The [Br₂Y]⁺ parent ion at m/z 336.9 along with various low mass fragments of Br₂Y appear in both the 7.87 eV laser and 8.0 eV synchrotron LDPI-MS in Figure 1. Figure 2 identifies each of these fragments by a Roman numeral and illustrates the proposed fragment structures. M/z 302.9 (I) was attributed to the parent ion after loss of H₂O₂. M/z 291.9 (II) was attributed to loss of COOH via cleavage of the α C-C bond. M/z 264.0 (III) was attributed to loss of NHCHCOOH via cleavage of the β C-C bond. These observations were consistent with prior VUV SPI studies that found amino acids predominantly undergo cleavage via the C-C bonds that are α and β to the terminal carboxyl group.^22–25 M/z 213.0 (IV) and m/z 185.1 (V) underwent similar cleavages with the additional loss of Br (losses of BrCOOH and BrNHCHCOOH, respectively). The charge resided on the aromatic group for most of these fragment ions due to charge stabilization via delocalization.²⁴ However, some fraction of β C-C bond cleavage led to the charge residing on the carboxyl group and produced the m/z 74.0 (VI) ion.

Figure 2.

Schematic diagram of the fragmentation of Br₂Y by 7.87 eV laser and 8 - 12.5 eV synchrotron LDPI-MS, with Roman numerals identifying fragment ions. Br⁺ and Br₂⁺ were only observed by synchrotron photoionization at the noted photon energies.

Some differences were observed between LDPI-MS using 7.87 eV laser and 8.0 eV synchrotron photoionization.

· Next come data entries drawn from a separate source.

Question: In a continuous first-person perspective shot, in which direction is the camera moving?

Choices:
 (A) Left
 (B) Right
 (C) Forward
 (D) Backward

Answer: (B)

The relative abundances of fragment ions differed with photoionization source and desorption conditions. M/z 291.9 (II) appeared as the most intense peak by 7.87 eV laser photoionization while m/z 264.0 (III) was the most intense peak by 8.0 eV synchrotron photoionization. However, the most significant difference was the sole appearance of Br⁺ in the 8.0 eV synchrotron photoionization, as discussed further below.

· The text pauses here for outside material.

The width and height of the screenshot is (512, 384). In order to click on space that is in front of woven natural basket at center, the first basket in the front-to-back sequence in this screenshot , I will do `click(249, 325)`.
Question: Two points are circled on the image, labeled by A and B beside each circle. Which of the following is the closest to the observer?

Certain higher mass ions attributed to clusters of Br₂Y were also observed at both 7.87 eV laser and 8.0 eV synchrotron photoionization energies, as shown in Figure 3. The peak envelope in Figure 3(a) at m/z 561.8, 563.8, 565.8, and 567.8 with peak intensity ratios 1:3:3:1 matched with m/z and isotopic distribution for [Br₃Y₂-NH₂H₂O]H⁺, the dimer of Br₂Y after loss of Br, NH₂, and H₂O. The other cluster at m/z 482.9 was assigned as [Br₂Y₂-NH₂H₂O]H⁺. These clusters were detected by both 7.87 eV laser and 8.0 eV synchrotron photoionization.

Figure 3.

(a) 7.87 eV laser and (b) 8.0 eV synchrotron LDPI-MS of Br₂Y films: high mass range.

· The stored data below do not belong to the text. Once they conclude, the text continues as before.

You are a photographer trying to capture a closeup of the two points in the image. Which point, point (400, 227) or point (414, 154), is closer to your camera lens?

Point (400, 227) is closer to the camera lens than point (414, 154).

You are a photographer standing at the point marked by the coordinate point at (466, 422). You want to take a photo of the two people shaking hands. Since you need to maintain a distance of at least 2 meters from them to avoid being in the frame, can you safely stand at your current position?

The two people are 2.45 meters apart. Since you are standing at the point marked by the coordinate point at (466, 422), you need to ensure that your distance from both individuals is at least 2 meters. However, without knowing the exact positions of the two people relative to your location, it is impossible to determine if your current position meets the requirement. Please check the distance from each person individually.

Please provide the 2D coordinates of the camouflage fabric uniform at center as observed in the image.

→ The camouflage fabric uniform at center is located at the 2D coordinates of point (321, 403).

The appearance of the aforementioned ions in Figure 3 confirmed cluster formation during laser desorption from pure films of Br₂Y. Pure analyte and analyte/solvent cluster formation also explained the appearance of ion signal for the parent ion and fragments thereof (Figures 1a and 2), despite the fact that the 7.87 photon energy was lower than the ~8.3 eV experimental IEs of Br₂Y. Electronic structure calculations found IEs of 7.8 eV for [Br₂Y]₂, 8.1 eV for [Br₂Y][H₂O] and 7.9 eV for [Br₂Y][H₂O]₃. These calculated IEs indicate that clustering between Br₂Y monomers or with water lowered their IEs below that of the monomer. Thus, the lower IEs of pure Br₂Y clusters and/or [Br₂Y]_m[H₂O]_n>1 and their dissociation following photoionization enabled the detection of Br₂Y by 7.87 eV laser LDPI-MS, leading to essentially all of the ion signal observed in both Figures 1a and 3a.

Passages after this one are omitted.